Blake especially liked Kerry's "Service for
College" plan. The program would allow students to
earn the equivalent of four years' tuition to one
of their state's public universities in exchange
for two years of public service.
Kerry’s attack on Bush was harsh
and he used a twist on his “Real Deal” theme, "Ask
any teacher in America what kind of deal George
Bush has given children in America, and they'll
tell you it's a raw deal," Kerry said.
In Iowa City Kerry was joined by
Congressman Earl Blumenauer, D-Ore., a leading
legislator on environmental issues who has
endorsed Kerry. Kerry said he would establish a
"toxics task force" within the Environmental
Protection Agency to identify and address the
nation's top toxic threats.
Peanut butter & jelly brigade
A Manchester
Union Leader story covers Kerry’s speech in
Boston where he tried to recruit students to join
his campaign over break.
“It was students who became known as the ‘peanut
butter and jelly brigade,’ who went up to New
Hampshire and knocked on doors and handed out
leaflets and talked to people in houses and told
them what was wrong with the war in Vietnam,”
Kerry told the auditorium filled with students.
Rally round the flag
Massachusetts Senator John Kerry
announced his state’s campaign and their joining
to help him in Iowa and New Hampshire as well.
Kerry released a 2,096 Steering Committee of Kerry
Patriots today and the Massachusetts’ chairs who
will lead the campaign’s efforts in his home
state. These committee members will also canvass
in New Hampshire, make phone calls to undecided
voters in IA and NH and travel in early primary
states in January as “Kerry Travelers”. In a rally
at Boston University today, Kerry also urged
students to join his “peanut butter brigade” and
volunteer and canvass during January
“Winternships”
Recent polls have shown that
Kerry would lose his home state to Dean. This
effort is clearly an attempt to dispel those
rumors. Kerry in making the announcement sounded a
little like Howard Dean in his “take back America”

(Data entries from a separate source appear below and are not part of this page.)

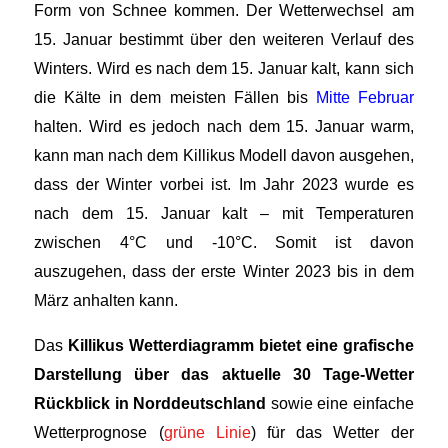
Form von Schnee kommen. Der Wetterwechsel am
15. Januar bestimmt über den weiteren Verlauf des
Winters. Wird es nach dem 15. Januar kalt, kann sich
die Kälte in dem meisten Fällen bis
Mitte Februar
halten. Wird es jedoch nach dem 15. Januar warm,
kann man nach dem Killikus Modell davon ausgehen,
dass der Winter vorbei ist. Im Jahr 2023 wurde es
nach dem 15. Januar kalt – mit Temperaturen
zwischen 4°C und -10°C. Somit ist davon
auszugehen, dass der erste Winter 2023 bis in dem
März anhalten kann.
Das
Killikus Wetterdiagramm bietet eine grafische
Darstellung über das aktuelle 30 Tage-Wetter
Rückblick in Norddeutschland
sowie eine einfache
Wetterprognose (
grüne Linie
) für das Wetter der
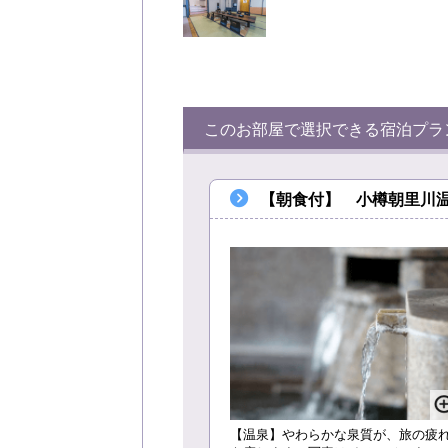
このお部屋で選択できる宿泊プラ
【朝食付】 小樽朝里川
【温泉】やわらかな泉質が、旅の疲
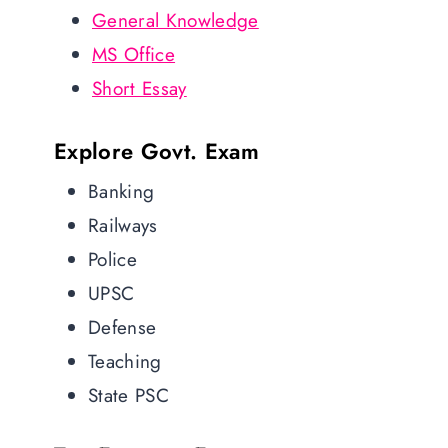
General Knowledge
MS Office
Short Essay
Explore Govt. Exam
Banking
Railways
Police
UPSC
Defense
Teaching
State PSC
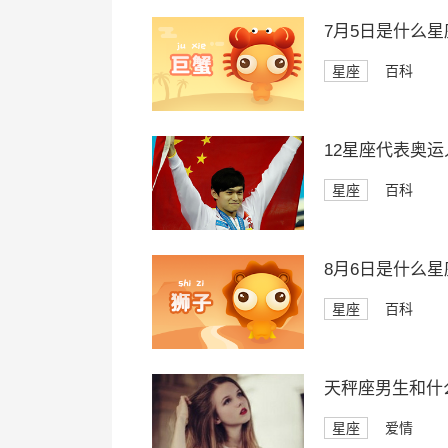
7月5日是什么星
星座
百科
12星座代表奥运
星座
百科
8月6日是什么星
星座
百科
天秤座男生和什
星座
爱情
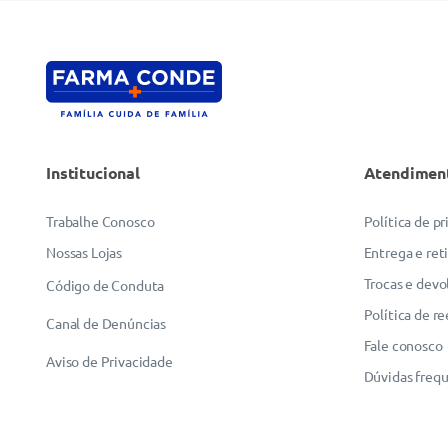
Institucional
Atendimen
Trabalhe Conosco
Política de p
Nossas Lojas
Entrega e ret
Trocas e devo
Código de Conduta
Política de r
Canal de Denúncias
Fale conosco
Aviso de Privacidade
Dúvidas freq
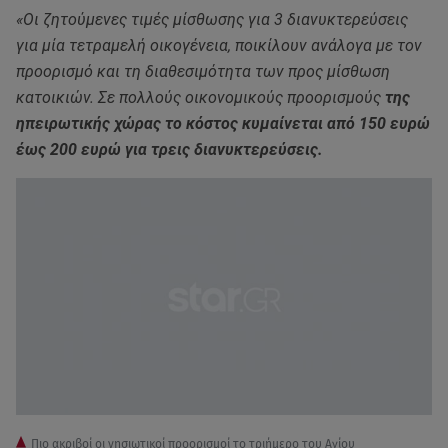
«Οι ζητούμενες τιμές μίσθωσης για 3 διανυκτερεύσεις
για μία τετραμελή οικογένεια, ποικίλουν ανάλογα με τον
προορισμό και τη διαθεσιμότητα των προς μίσθωση
κατοικιών. Σε πολλούς οικονομικούς προορισμούς
της
ηπειρωτικής χώρας
το κόστος κυμαίνεται από 150 ευρώ
έως 200 ευρώ για τρεις διανυκτερεύσεις.
Πιο ακριβοί οι νησιωτικοί προορισμοί το τριήμερο του Αγίου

remarks. You know -- the one where he tells
everyone the power is in this room, it is with
you, and you have the power to take your America
back.
“George W Bush is going to find our own secret
weapon—he’s going to find an army of volunteers
with the courage to change America and the energy
to get it done. I couldn’t have come this far
without all of you, and I can’t get it done in
January without you either,” Kerry said.
Change everything
Candidate John Kerry, in a
speech to the New York Council of Foreign
Relations, announced his new plan to stem "a
widespread and widening network of terrorists,"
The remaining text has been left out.